I’m a Sikh. Well, technically we all are something. Whether you believe in God or not, you were born as someone from a certain belief. If not your parents then maybe their parents or your great grand parents (you get my point). Even if you don’t believe in religion, you still belong to a certain sect (non derogatory), one that believe in a certain code. It’s free will and we practice what makes sense and is sensible.
My days are never short of drama. With three aspiring drama queens (one at the verge of breaking into teen hood), how can life ever get boring and I miss boring.
As usual my day was chaotic and always in a rush. I now live on warp speed drive. No matter what I do, I’m always rushing. I can’t recall the last time I looked at myself in the bathroom mirror or brushed my hair. Everything I do is always in my car with rear view mirror (please don’t follow this ill advised method).
Despite my best efforts, I managed to embarrass my kids once more. This time with my mismatched slippers. They didn’t buy it when told them they were stylish and in trend. All they wanted to do was get me out of their school, pronto. Rushing again.
Kids these days!
Later that day, it was more rushing. More errands to run. My mother suggested I stop by and pay a visit to our local Gurdwara (Sikh prayer place).
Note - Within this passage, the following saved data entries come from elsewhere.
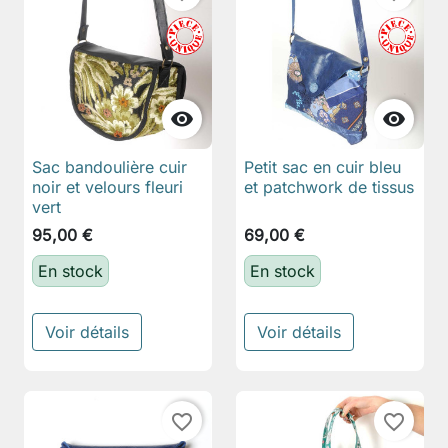


Sac bandoulière cuir
Petit sac en cuir bleu
noir et velours fleuri
et patchwork de tissus
vert
95,00 €
69,00 €
En stock
En stock
Voir détails
Voir détails
favorite_border
favorite_border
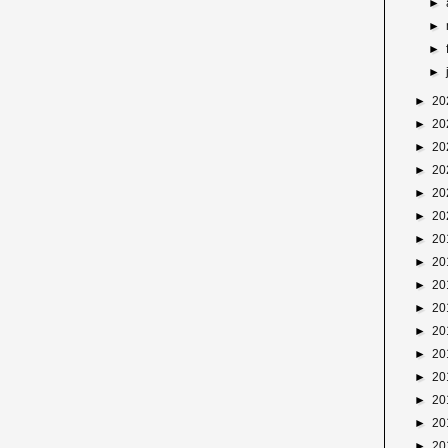
►
►
►
►
►
20
►
20
►
20
►
20
►
20
►
20
►
20
►
20
►
20
►
20
►
20
►
20
►
20
►
20
►
20
►
20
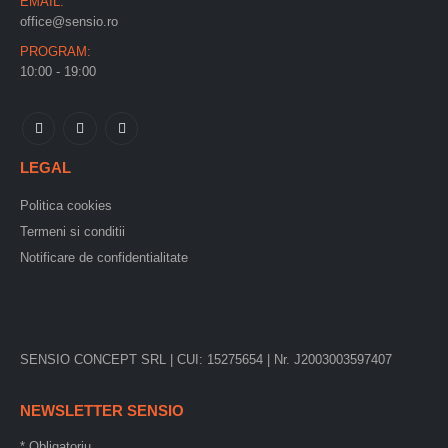
EMAIL:
office@sensio.ro
PROGRAM:
10:00 - 19:00
LEGAL
Politica cookies
Termeni si conditii
Notificare de confidentialitate
SENSIO CONCEPT SRL | CUI: 15275654 | Nr. J2003003597407
NEWSLETTER SENSIO
*
Obligatoriu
She knew I would have said no, so she gave me a list of spices to get which can only be purchased from a spice store located in the Gurdwara.
I’m glad I went. I’m happy I went into the darbar (prayer hall). I’m grateful to the priest who stepped out of nowhere and offered me some degh (prasad).
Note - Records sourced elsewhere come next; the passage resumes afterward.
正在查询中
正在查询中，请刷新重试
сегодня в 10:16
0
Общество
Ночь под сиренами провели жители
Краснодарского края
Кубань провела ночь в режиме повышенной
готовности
That forced me to park my butt on the floor and gracefully accept the gracious gift. It inevitably put a halt to my overdriven day even if it was just for a couple of minutes.
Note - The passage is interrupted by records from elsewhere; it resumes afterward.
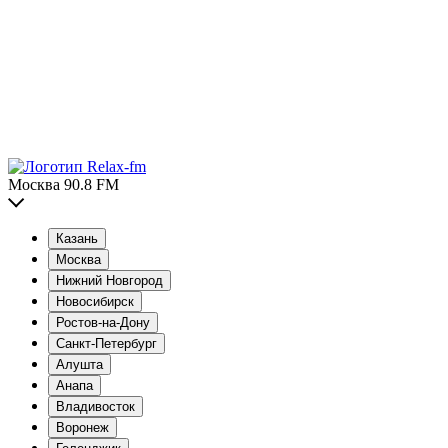
Москва 90.8 FM
Казань
Москва
Нижний Новгород
Новосибирск
Ростов-на-Дону
Санкт-Петербург
Алушта
Анапа
Владивосток
Воронеж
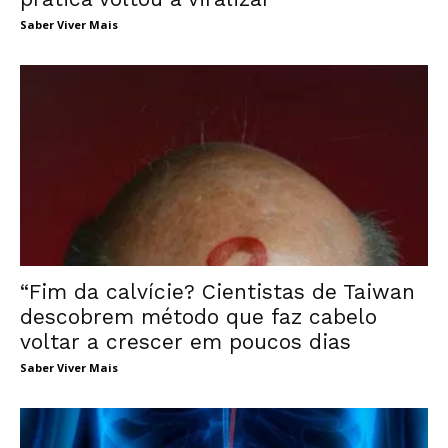
Saber Viver Mais
“Fim da calvície? Cientistas de Taiwan
descobrem método que faz cabelo
voltar a crescer em poucos dias
Saber Viver Mais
I’m thrilled that it happened because I completely forgot my long list of things to do in those minutes. It mattered not that the prayer hall was empty, I still felt at ease and welcomed. At that moment of clarity because I wasn’t recalling what more I HAD to do on my list, I recalled a poem; ‘slow down mummy’ and realised how wonderful it was just to slow down.
How everything on my list could wait and there was no actual dire need to rush. How my constant need to rush and rushing others was in no way my children’s doing, though I keep saying my warp speed days were a package deal that came about when I delivered my bundle of joy(s).
I’m glad I listened to my mother. That two minutes break made a huge difference. I will be forever be grateful and hoping for more unexpected blissful moments, even if it’s just for a brief time.
Have you had you break yet? Just slow down, even for a moment. It’ll do you good.